# Pantry Crasher! :-)



## MT Stringer (Oct 19, 2008)

Here's a little project I have been working on. It even came out square!

NOTE: It's probably small change to a lot of you, but it was very satisfying for me. Check out the router sticking up through the work table! 

Mike

1/2 x 6 poplar ripped to 3 1/2", primed and ready for paint.









Finished installation. May be I should have made it longer but, at the time, all I found was 3 foot lengths, so that's what I used.


----------



## Leah Frances (Jan 13, 2008)

Looks GREAT!


----------



## Scuba_Dave (Jan 16, 2009)

Looks nice, specifically built for light items?
Hollow door?
My wife has stuff hanging from every door
That looks much better

You routed for each shelf? Nice
That's more then I would do :laughing:


----------



## DangerMouse (Jul 17, 2008)

thanks a lot.... now the wife wants one...
great job!

DM


----------



## KAdams4458 (Jan 29, 2006)

Looks pretty darn good. I really need to build a router table so that I can get more done around here.



DangerMouse said:


> thanks a lot.... now the wife wants one...
> great job!
> 
> DM


See? That's why I only browse this site when my wife isn't around. The last thing I need is her looking over my shoulder and coming up with more things for me to build. I have enough to do! :laughing:


----------



## MT Stringer (Oct 19, 2008)

Thanks.
Dave, that is a hollow door.
For the shelves, I just ripped them a little more narrow, then stapled the back to them across the shelf. They fit snugly inside the frame pieces so I didn't even need to glue them. Just nailed them from the outside and puttied the nail holes.

And yes, we had the light stuff in mind when I built it.
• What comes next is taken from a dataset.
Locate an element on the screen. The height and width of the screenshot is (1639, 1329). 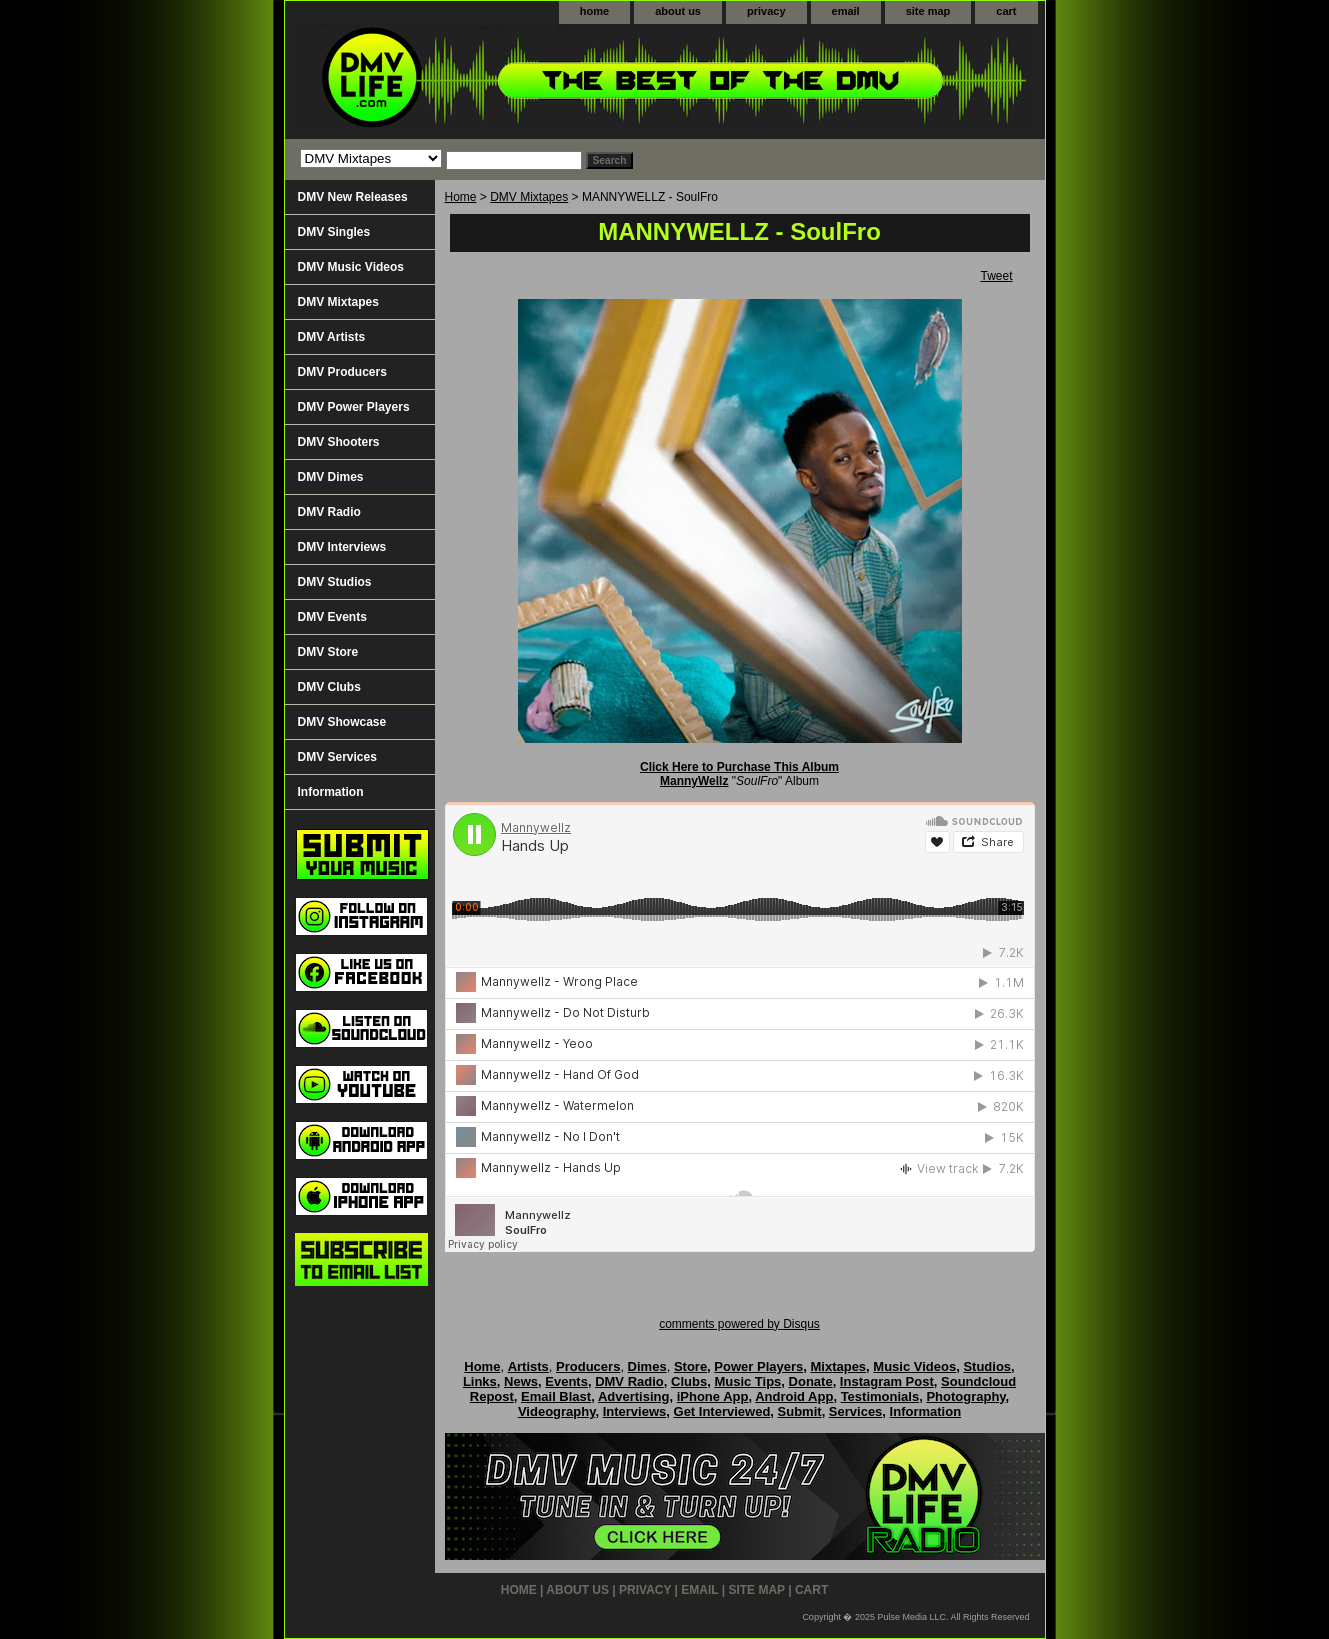 Photography is located at coordinates (965, 1396).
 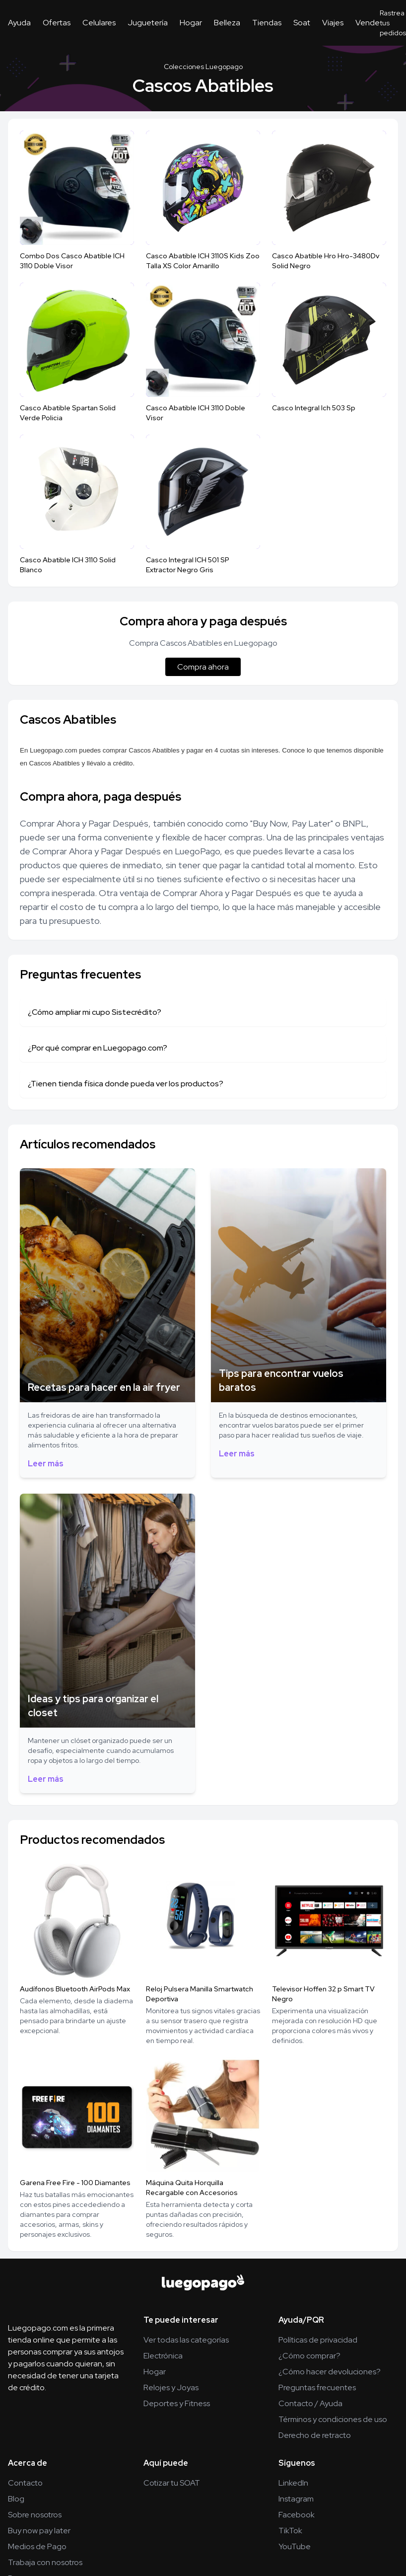 I want to click on Derecho de retracto, so click(x=314, y=2435).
It cleared up some shelf space in the pantry for heavier stuff.

After all was said and done, I caulked all of the inside joints with a small bead. After smoothing and doing a little touch up painting, it looked like a real carpenter had built it! 

Mike


----------



## Chemist1961 (Dec 13, 2008)

Good use of vertical space. I need one of those but we have a biflod on the pantry:thumbsup:


----------



## philks81 (Jul 24, 2009)

Looks really nice, Good Job!


----------



## techprincesse (Aug 20, 2009)

Very nice! This would do wonders for my TEENY tiny bathroom with no storage and just a pedestal sink. What is it backed with? I think I am going to attempt making this when I unpack a few more moving boxes...


----------